Bon
Mardi
Vernon Subutex
Virginie Despentes
J’avoue.
J’aime les gens qui écrivent.
J’aime aussi ceux qui dansent.
Mais c’est pareil.
Ceux là écrivent avec leurs corps.
Leurs mots tourbillonnent dans l’espace et nous caressent le cœur comme des ailes de papillons arachnéennes ou violentes parfois ,mais qui se posent quand même delicatement, sans jamais s’écraser..
Un livre m’avait été conseille par une jeune femme biberonnée au lait d’ânesse ecrémé, née dans la soie et la dentelle , bercée de mélopées tendres par des parents encore interdits d’avoir produit ce miracle .
Et pour échapper à cet environnement de guimauve et de dragee, elle s’abîme dans des lectures trash et des films violents qui lui donnent l’illusion d’approcher sans égratignure la vraie vie, le quotidien de vraies gens frottées d’épreuves germées dans les bas fonds de la société ..
Bref..
Elle me conseillait depuis longtemps la lecture de Vernon Subutex, oeuvre de Virginie Despentes que je soupçonnais de glauquitude violente.
J’avais raison.
Sauf que c’est écrit par une femme, écrivaine de son état.
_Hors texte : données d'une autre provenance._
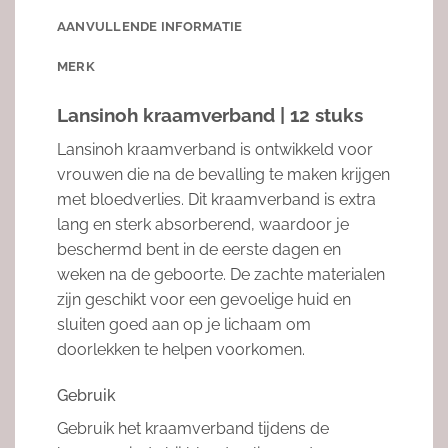
AANVULLENDE INFORMATIE
MERK
Lansinoh kraamverband | 12 stuks
Lansinoh kraamverband is ontwikkeld voor
vrouwen die na de bevalling te maken krijgen
met bloedverlies. Dit kraamverband is extra
lang en sterk absorberend, waardoor je
beschermd bent in de eerste dagen en
weken na de geboorte. De zachte materialen
zijn geschikt voor een gevoelige huid en
sluiten goed aan op je lichaam om
doorlekken te helpen voorkomen.
Gebruik
Gebruik het kraamverband tijdens de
Une femme qui étale tranquillement ses entrailles et ses neurones pour en faire une création littéraire.
Et qui y parvient.
Sa bio la décrit comme ayant percuté le fond du fond, les squats,la drogue, la prostitution, le mal d’argent qui cogne chaque matin, l’amour aussi, hetero et homo, le sexe, par plaisir et par nécessité..
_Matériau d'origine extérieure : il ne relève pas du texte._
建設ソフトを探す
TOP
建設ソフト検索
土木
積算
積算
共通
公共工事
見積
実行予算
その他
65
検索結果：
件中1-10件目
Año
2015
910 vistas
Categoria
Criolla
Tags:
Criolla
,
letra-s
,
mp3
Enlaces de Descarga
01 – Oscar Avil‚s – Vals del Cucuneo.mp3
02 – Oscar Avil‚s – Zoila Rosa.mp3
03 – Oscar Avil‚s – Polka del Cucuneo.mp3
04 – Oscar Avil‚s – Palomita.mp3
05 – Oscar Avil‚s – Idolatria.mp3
De tout ça n’auraient dû émerger que des crachats fielleux contre une société qui carbonise certains de ses enfants.
C’est partiellement le cas, mais pas que..
Car j’ai fini par acheter le livre incriminé pour une poignée d’euros..
Au pire poubelle.
Mais ma critique littéraire n’était pas mauvaise conseillère .
J’ai plongé.
Ca swingue, ça rock, ça couche, ça ment , ça triche, ça pleure, ça rit dans un monde frelaté , qui scénarise avec allegresse ses fractures et ses plaies sanguinolentes.
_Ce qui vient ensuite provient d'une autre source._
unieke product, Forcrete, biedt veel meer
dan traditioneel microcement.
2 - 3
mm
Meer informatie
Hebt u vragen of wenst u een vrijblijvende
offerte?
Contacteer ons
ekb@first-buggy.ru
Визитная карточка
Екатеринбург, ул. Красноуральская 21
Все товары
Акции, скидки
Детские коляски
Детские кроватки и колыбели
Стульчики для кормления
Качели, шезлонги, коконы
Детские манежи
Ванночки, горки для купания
Ca dit la vie, ça dit la douleur et la honte, ça dit le feu et la cendre..
Bien sûr, ça se passe dans l’univers du cinéma dont Despentes démonte tous les rouages qu’elle connaît à merveille puisqu’elle y a longtemps travaillé.
Galerie de portraits qu’on découvre en cheminant avec sidération dans ce Musée des horreurs, ambitions démesurées ficelées à des egos ballonnés, cupidité, soif de reconnaissance, mégalomanie, dope à tous les étages, et packs de bière glacée comme s’il en pleuvait,la liste n’est pas exhaustive..
Cette société portraiturée au vitriol donne une image atterrante d’une couche d’individus perfusés au désir de fric et de notoriété.
Et surtout, peur, trouille, angoisse, doute, terreur du lendemain dans un monde qui enterre vivant celui qui n’a plus la force de s’accrocher..
Mais Despentes a de la ressource.
C’est une artiste.
Une de ces femmes accroupies qui tresse sans discontinuer ces brins d’osier qui forment de jolis paniers.
Elle ,ce qu’elle torsade, ce sont des mots pour former des phrases et des idées qu’elle écoule sur le marché de la chose littéraire.
Ses paniers à elle sont proposés avec du fiel stocké depuis des âges, de l’ironie amère, du rock qui balance sévère..
Mais elle aime ses lecteurs et les respecte et sous l’apparente désinvolture linguistique qui substitue le parler à l’écriture , se cache un vrai travail ..
Alors, certes, cette littérature s’adresse plus à des quarantenaires qu’à ma génération, mais si on se débarbouille de certains préjugés, qu’on chausse des petites ballerines pour retrouver le goût du rock, on s’offrira une parenthèse de musique et de lecture un peu tressautantes qui nous plongera pour un temps dans un monde jusque là inconnu.
Que cette journée vous offre un espace de lecture si revigorant pour des neurones malmenés.,
Je vous embrasse
Michèle Chabelski
Merci d’avoir si bien lu Virginie Despentes. Et d’en avoir si bien parlé (même si V.S. n’est pas mon préféré)!
Quel plaisir de trouver ici un peu de fraternité de lecteurs.